The holiday party season is well on its way, and with it, come the holiday campaigns against drinking and driving; R.I.D.E police spot checks, Project Red Ribbon from Mothers Against Drunk Driving, and Operation Red Nose supported by the insurance industry's own Insurance Bureau of Canada to name just a few.Most of us know the reasons not to drive under the influence of drugs or alcohol but do you know how, and for how long, drinking and driving affects your car insurance-most of us don't.
The sobering facts about driving impaired on your auto insurance
Consider the following scenario adapted from Transport Canada's website. Do you recognize what will likely affect your auto insurance as a first-time offender?
You're pulled over by the police and asked to provide a breath sample. So you do and you fail your breathalyzer. You're arrested and your car is towed away. At the police station you're tested again, and still fail-so you're charged with having a blood alcohol level in excess of the legal limit and your licence is suspended for 90 days. Your day in court arrives, and you're found guilty. Because you're a first-time offender, you pay a fine (at minimum $600) and are prohibited from driving for one year; which is further supported by your province's licensing office when they suspend your licence for 12 months.
- Your presumably 'good' driving record is automatically wiped out after an impaired conviction and you essentially have to start over. Now, in order to get the type of rates you were used to pre-conviction, you'll have to meet your insurer's eligibility requirements, and this could take years of incident-free driving.
- Impaired convictions and suspensions remain on your driving record for 3 years and can affect your insurance rates for up to 6 years.
Online auto insurance quotes were quickly obtained at www.kanetix.ca for a 35-year old individual living in Toronto to see what happens. We'll name her Janet. It could quite possibly scare you sober!

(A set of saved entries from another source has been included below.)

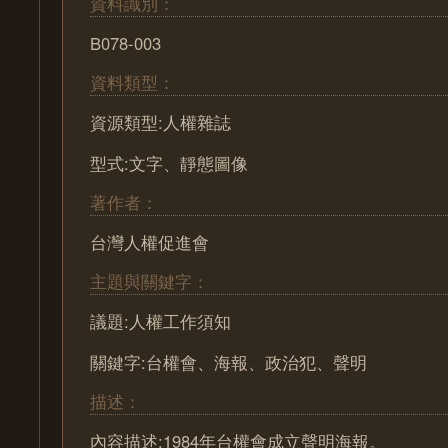
資料識別：
B078-003
資料類型：
資源類型:人權雜誌
型式:文字、靜態圖像
著作者：
台灣人權促進會
主題與關鍵字：
議題:人權工作須知
關鍵字:台權會、海報、政治犯、聲明
描述：
內容描述:1984年台權會成立聲明海報。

After finally getting her licence back from a year-long suspension after her conviction, the lowest quote Janet got online is $4,856 more than the quote she would have received with a clean driving and insurance history. Two years after the fact is no better, because it too comes in at $4,856 more. After three years have passed, Janet will finally see a somewhat better quote at a mere $2,770 more. Year four is a bargain at $2,010 more, and finally year five it's only $1,624 more. It's only at year six that Janet can finally get quotes that match her pre-conviction and suspension rates. In our scenario, Janet is looking at paying an EXTRA $16,116 in auto insurance premiums! Surely taking a taxi is cheaper?